We Are The Parents Of Students With Disabilities And We Need Your Help (3/28/22)

Students with disabilities need your help. There is an amazing group of parents, advocates, and attorneys who battle tirelessly for the rights of students with disabilities (“SWDs”). But it’s challenging connecting with all of the parents of SWDs much less with parents of typical children. And for us to make real change in the educational system, we need the help of ALL parents not just the parents of SWDs. Why should Parents of typical children help? There are some very strong reasons.

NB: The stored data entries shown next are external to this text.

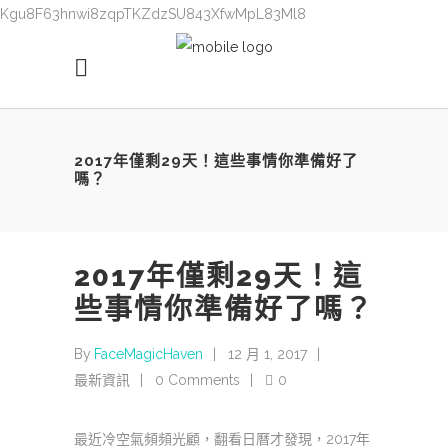
Kgu8F63hnwi8zqpTKZdzSU843XfwMpL83Ml8
2017年僅剩29天！這些事情你準備好了
嗎？
2017年僅剩29天！這
些事情你準備好了嗎？
By
FaceMagicHaven
12 月 1, 2017
最新資訊
0 Comments
0
最近冷空氣頻頻光顧，翻看日曆才發現，2017年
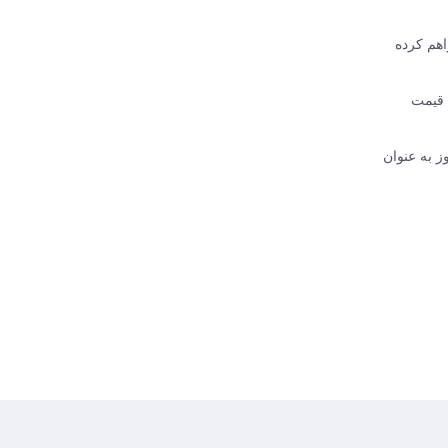
 فراهم کرده
FRAK با تضمین اصالت کالا، قیمت
ز به عنوان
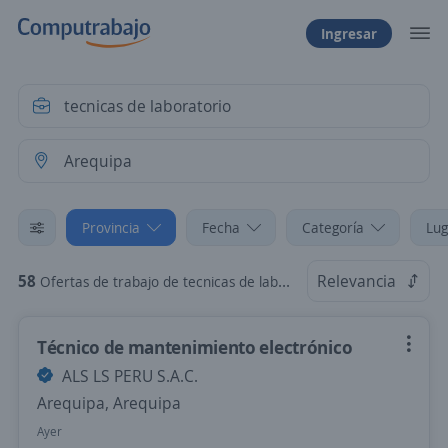
Ingresar
Provincia
Fecha
Categoría
Lug
58
Relevancia
Ofertas de trabajo de tecnicas de laboratorio en Arequipa
Técnico de mantenimiento electrónico
ALS LS PERU S.A.C.
Arequipa, Arequipa
Ayer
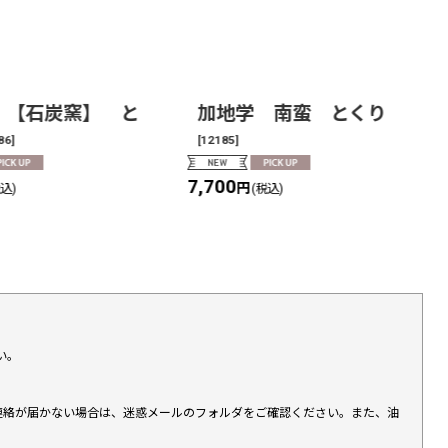
 【石炭窯】 と
加地学 南蛮 とくり
86
]
[
12185
]
7,700
円
税込)
(税込)
い。
上連絡が届かない場合は、迷惑メールのフォルダをご確認ください。また、油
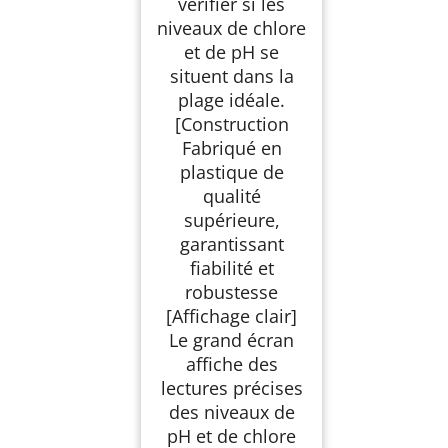
vérifier si les
niveaux de chlore
et de pH se
situent dans la
plage idéale.
[Construction
Fabriqué en
plastique de
qualité
supérieure,
garantissant
fiabilité et
robustesse
[Affichage clair]
Le grand écran
affiche des
lectures précises
des niveaux de
pH et de chlore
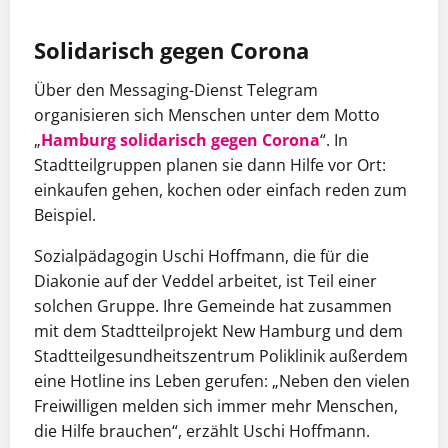
Solidarisch gegen Corona
Über den Messaging-Dienst Telegram
organisieren sich Menschen unter dem Motto
„
Hamburg solidarisch gegen ­Corona
“. In
Stadtteilgruppen planen sie dann Hilfe vor Ort:
einkaufen ­gehen, kochen oder einfach reden zum
Beispiel.
Sozialpädagogin Uschi Hoffmann, die für die
Diakonie auf der Veddel arbeitet, ist Teil einer
solchen Gruppe. Ihre Gemeinde hat zusammen
mit dem Stadtteilprojekt New Hamburg und dem
Stadtteilgesundheitszentrum Poliklinik außerdem
eine Hotline ins Leben gerufen: „Neben den vielen
Freiwilligen melden sich immer mehr Menschen,
die Hilfe brauchen“, erzählt Uschi Hoffmann.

Schools are chronically underfunded. The cost of special education does contribute to this. Some schools use this as a wedge issue between parents of typical students and parents of students with disabilities, claiming that providing the services for an SWD will prevent the school district from properly providing for typical students. This is usually said while the school district is spending hundreds of thousands of dollars in litigation, defending their refusal to provide an SWD with the services they need.

School Districts will spend thousands or millions of dollars on legal fees defending their actions rather than spending that money on improving the detection of SWDs and providing appropriate services once the students are identified.  There is also a societal cost. What do you think costs more? Providing the proper educational services for students between the ages of 3 and 18 (along with helping them become more independent and better equipped to function in society) or the societal cost of caring for people with disabilities from ages of 18 to 80, people who have not received services that could have helped while they were students.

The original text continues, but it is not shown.